- **Required action**: The result should be the line with "Détail des analyses" followed by every remaining line of the entries, each reproduced exactly, with nothing else.

- **Data for processing**:
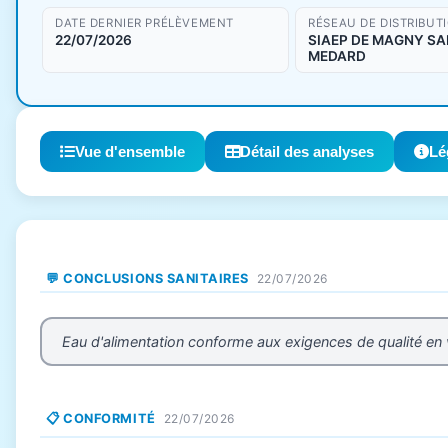
DATE DERNIER PRÉLÈVEMENT
RÉSEAU DE DISTRIBUT
22/07/2026
SIAEP DE MAGNY SA
MEDARD
Vue d'ensemble
Détail des analyses
Lé
💬 CONCLUSIONS SANITAIRES
22/07/2026
Eau d'alimentation conforme aux exigences de qualité en
📋 CONFORMITÉ
22/07/2026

- **Result of the task**:
Détail des analyses
Lé
💬 CONCLUSIONS SANITAIRES
22/07/2026
Eau d'alimentation conforme aux exigences de qualité en
📋 CONFORMITÉ
22/07/2026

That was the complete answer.